[Requirement]
Give the listing again word for word. Leave every image out.

[Materials provided]
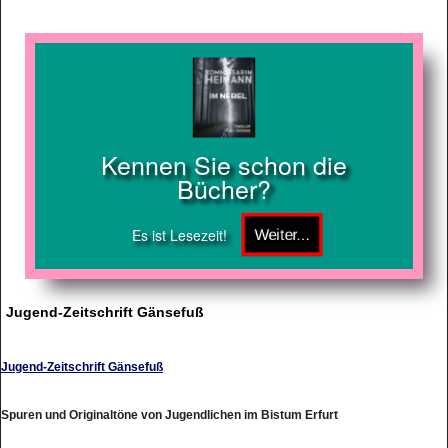
Kennen Sie schon die
Bücher?
Es ist Lesezeit!
Jugend-Zeitschrift Gänsefuß
Jugend-Zeitschrift Gänsefuß
Spuren und Originaltöne von Jugendlichen im Bistum Erfurt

[Answer to the exercise]
Kennen Sie schon die
Bücher?
Es ist Lesezeit!
Jugend-Zeitschrift Gänsefuß
Jugend-Zeitschrift Gänsefuß
Spuren und Originaltöne von Jugendlichen im Bistum Erfurt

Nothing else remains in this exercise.